# Right wing CHICKENS!!!



## wolfkiller (Mar 23, 2010)

lets see...Jim DeMint says the IRS is going to hire an additional 15 to 20 thousand new agents, no such thing happening???? ohh the pres is going to ban fishing, and probable hunting next?

what else, last year bird flu, this year swine flu, what next for you dummies, jackASS flu next season!!!

ohhh can't forget about every brown skinned person in this country that works in a convenience store....THEY GONNA GET YAAA MAAAAN!!!

weapons of mass destruction is another good one.

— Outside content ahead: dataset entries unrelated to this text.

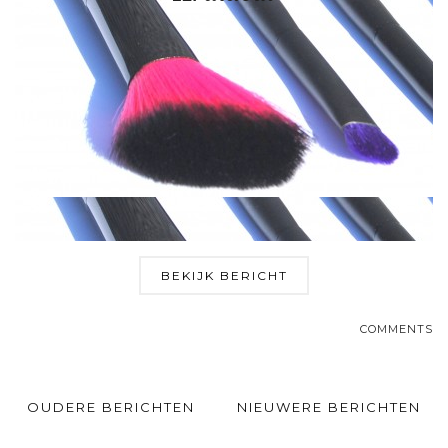
BEKIJK BERICHT
COMMENTS
OUDERE BERICHTEN
NIEUWERE BERICHTEN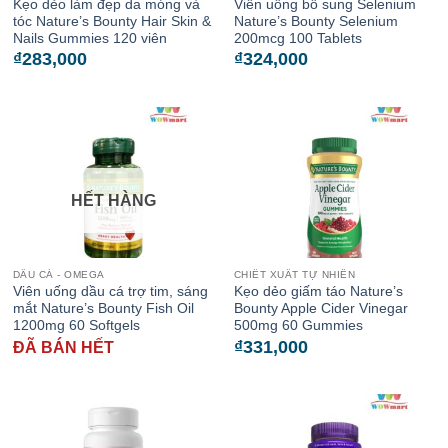
Kẹo dẻo làm đẹp da móng và
Viên uống bổ sung Selenium
tóc Nature’s Bounty Hair Skin &
Nature’s Bounty Selenium
Nails Gummies 120 viên
200mcg 100 Tablets
₫
283,000
₫
324,000
HẾT HÀNG
DẦU CÁ - OMEGA
CHIẾT XUẤT TỰ NHIÊN
Viên uống dầu cá trợ tim, sáng
Kẹo dẻo giấm táo Nature’s
mắt Nature’s Bounty Fish Oil
Bounty Apple Cider Vinegar
1200mg 60 Softgels
500mg 60 Gummies
₫
331,000
ĐÃ BÁN HẾT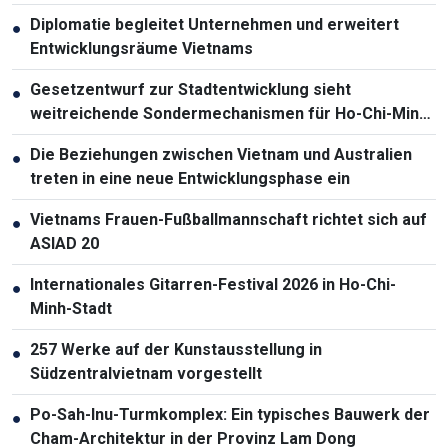
Diplomatie begleitet Unternehmen und erweitert
●
Entwicklungsräume Vietnams
Gesetzentwurf zur Stadtentwicklung sieht
●
weitreichende Sondermechanismen für Ho-Chi-Minh-
Stadt vor
Die Beziehungen zwischen Vietnam und Australien
●
treten in eine neue Entwicklungsphase ein
Vietnams Frauen-Fußballmannschaft richtet sich auf
●
ASIAD 20
Internationales Gitarren-Festival 2026 in Ho-Chi-
●
Minh-Stadt
257 Werke auf der Kunstausstellung in
●
Südzentralvietnam vorgestellt
Po-Sah-Inu-Turmkomplex: Ein typisches Bauwerk der
●
Cham-Architektur in der Provinz Lam Dong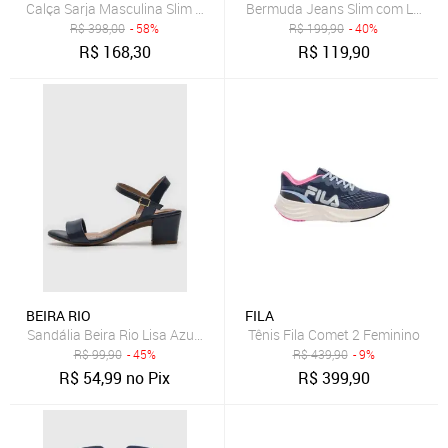
Bermuda Jeans Slim com Lavage
R$
398,00
- 58%
R$
199,90
- 40%
R$
168,30
R$
119,90
BEIRA RIO
FILA
Sandália Beira Rio Lisa Azul-Marinho
Tênis Fila Comet 2 Feminino
R$
99,90
- 45%
R$
439,90
- 9%
R$
54,99
no Pix
R$
399,90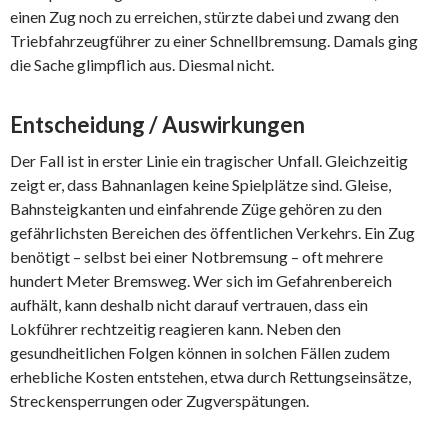
einen Zug noch zu erreichen, stürzte dabei und zwang den
Triebfahrzeugführer zu einer Schnellbremsung. Damals ging
die Sache glimpflich aus. Diesmal nicht.
Entscheidung / Auswirkungen
Der Fall ist in erster Linie ein tragischer Unfall. Gleichzeitig
zeigt er, dass Bahnanlagen keine Spielplätze sind. Gleise,
Bahnsteigkanten und einfahrende Züge gehören zu den
gefährlichsten Bereichen des öffentlichen Verkehrs. Ein Zug
benötigt – selbst bei einer Notbremsung – oft mehrere
hundert Meter Bremsweg. Wer sich im Gefahrenbereich
aufhält, kann deshalb nicht darauf vertrauen, dass ein
Lokführer rechtzeitig reagieren kann. Neben den
gesundheitlichen Folgen können in solchen Fällen zudem
erhebliche Kosten entstehen, etwa durch Rettungseinsätze,
Streckensperrungen oder Zugverspätungen.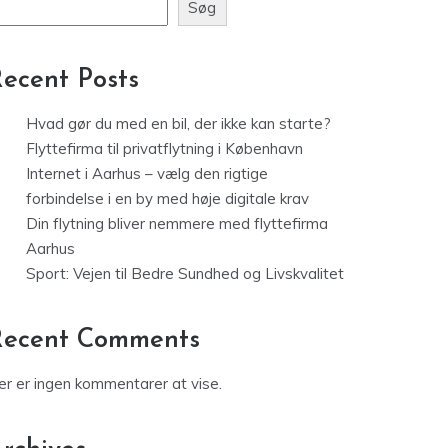
Søg
ecent Posts
Hvad gør du med en bil, der ikke kan starte?
Flyttefirma til privatflytning i København
Internet i Aarhus – vælg den rigtige
forbindelse i en by med høje digitale krav
Din flytning bliver nemmere med flyttefirma
Aarhus
Sport: Vejen til Bedre Sundhed og Livskvalitet
Recent Comments
er er ingen kommentarer at vise.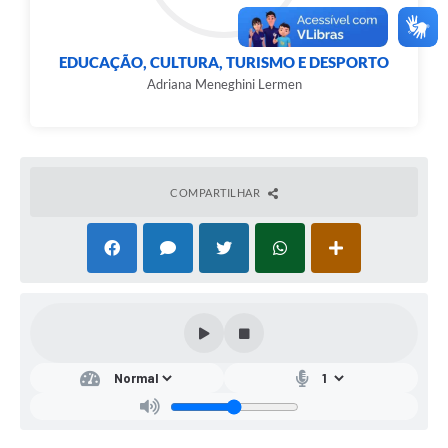
EDUCAÇÃO, CULTURA, TURISMO E DESPORTO
Adriana Meneghini Lermen
COMPARTILHAR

UNPLUGGIN GRANDMAW is one of my favorites!!!!

higher taxes, government takeovers, HITLER!!! SOCIALISM! what else to keep the little kiddies good and scared....

i hate to say it but the right wing fringe of this great land lacks education and your leaders love this, because keeping people scared is just what they WANT!!!

the dumbing of AMERICA, i'm sorry i just won't have it, AMERICA is tooo great to have it's people DUMBED with FREEEEEAR and LIES.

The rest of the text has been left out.